Opto-Electronic Convolutional Neural Network Design Via Direct Kernel Optimization
This work addresses the problem of efficient and stable optimization for opto-electronic neural networks, which is incremental as it builds on existing methods with a novel two-stage approach.
The paper tackles the challenge of designing opto-electronic convolutional neural networks by introducing a two-stage strategy that first trains an electronic CNN and then optimizes the optical front-end directly, reducing computational demands by hundreds of times and achieving twice the accuracy in monocular depth estimation compared to end-to-end training.

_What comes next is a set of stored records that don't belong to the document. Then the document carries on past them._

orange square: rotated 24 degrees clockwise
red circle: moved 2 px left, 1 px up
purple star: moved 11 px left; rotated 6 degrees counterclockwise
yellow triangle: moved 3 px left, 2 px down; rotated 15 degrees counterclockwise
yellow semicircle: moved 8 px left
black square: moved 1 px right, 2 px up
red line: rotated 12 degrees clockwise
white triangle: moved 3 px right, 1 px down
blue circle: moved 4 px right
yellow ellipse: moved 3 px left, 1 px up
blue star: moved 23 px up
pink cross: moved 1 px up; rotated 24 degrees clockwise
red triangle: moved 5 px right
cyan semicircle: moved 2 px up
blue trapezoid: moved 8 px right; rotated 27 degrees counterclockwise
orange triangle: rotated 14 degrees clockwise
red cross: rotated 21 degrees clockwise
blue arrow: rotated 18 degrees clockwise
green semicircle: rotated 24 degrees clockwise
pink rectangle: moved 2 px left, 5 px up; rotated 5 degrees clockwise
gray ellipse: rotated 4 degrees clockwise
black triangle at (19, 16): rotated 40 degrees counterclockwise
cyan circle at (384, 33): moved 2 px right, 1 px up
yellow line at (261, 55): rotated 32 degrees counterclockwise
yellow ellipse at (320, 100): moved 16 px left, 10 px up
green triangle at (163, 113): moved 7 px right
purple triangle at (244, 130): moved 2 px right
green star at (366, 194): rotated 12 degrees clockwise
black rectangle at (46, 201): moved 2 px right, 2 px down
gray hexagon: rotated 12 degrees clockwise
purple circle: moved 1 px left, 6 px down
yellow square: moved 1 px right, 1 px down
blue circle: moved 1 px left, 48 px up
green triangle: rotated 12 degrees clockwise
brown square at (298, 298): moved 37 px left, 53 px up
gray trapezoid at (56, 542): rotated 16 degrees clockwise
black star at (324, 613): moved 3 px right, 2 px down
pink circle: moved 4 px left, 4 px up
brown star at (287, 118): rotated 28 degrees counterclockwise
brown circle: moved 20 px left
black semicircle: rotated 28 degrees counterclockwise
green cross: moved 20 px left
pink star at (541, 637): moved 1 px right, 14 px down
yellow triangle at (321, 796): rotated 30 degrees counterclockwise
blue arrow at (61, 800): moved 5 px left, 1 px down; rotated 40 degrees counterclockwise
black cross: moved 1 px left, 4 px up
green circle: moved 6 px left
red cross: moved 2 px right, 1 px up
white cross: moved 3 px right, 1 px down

Opto-electronic neural networks integrate optical front-ends with electronic back-ends to enable fast and energy-efficient vision. However, conventional end-to-end optimization of both the optical and electronic modules is limited by costly simulations and large parameter spaces. We introduce a two-stage strategy for designing opto-electronic convolutional neural networks (CNNs): first, train a standard electronic CNN, then realize the optical front-end implemented as a metasurface array through direct kernel optimization of its first convolutional layer. This approach reduces computational and memory demands by hundreds of times and improves training stability compared to end-to-end optimization. On monocular depth estimation, the proposed two-stage design achieves twice the accuracy of end-to-end training under the same training time and resource constraints.